• **EXERCISE**
Only the number is needed: count the lines below that hold the string "centers".
··· DATASET ENTRIES ···
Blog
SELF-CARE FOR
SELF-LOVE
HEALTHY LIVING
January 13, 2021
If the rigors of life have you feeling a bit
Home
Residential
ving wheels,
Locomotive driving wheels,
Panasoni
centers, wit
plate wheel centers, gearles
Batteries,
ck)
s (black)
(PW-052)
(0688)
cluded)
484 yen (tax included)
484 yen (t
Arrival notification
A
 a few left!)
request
···
··· DATASET ENTRIES ···
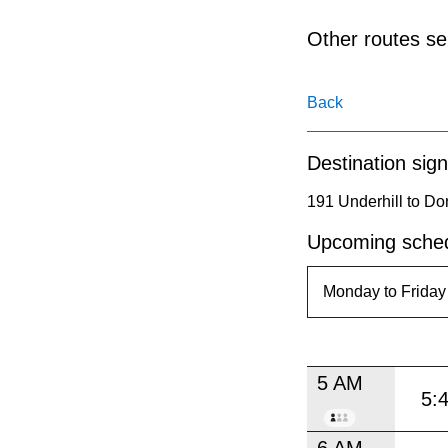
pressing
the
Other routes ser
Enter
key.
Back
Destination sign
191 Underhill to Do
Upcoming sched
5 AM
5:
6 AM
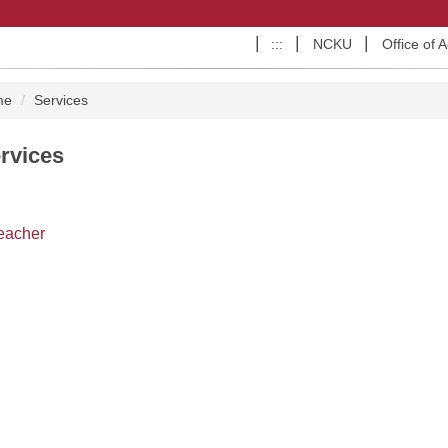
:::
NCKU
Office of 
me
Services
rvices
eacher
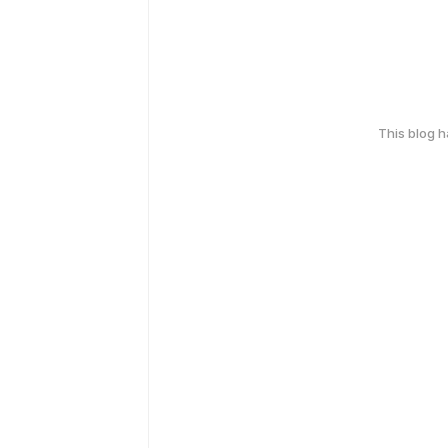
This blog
···
··· DATASET ENTRIES ···
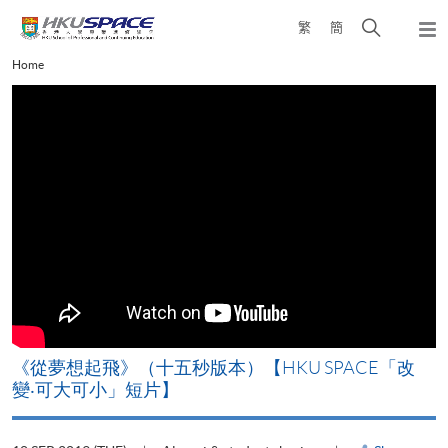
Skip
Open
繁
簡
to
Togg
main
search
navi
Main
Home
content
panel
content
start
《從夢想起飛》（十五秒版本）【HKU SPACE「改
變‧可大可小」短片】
···
• **EXERCISE RESULT**
2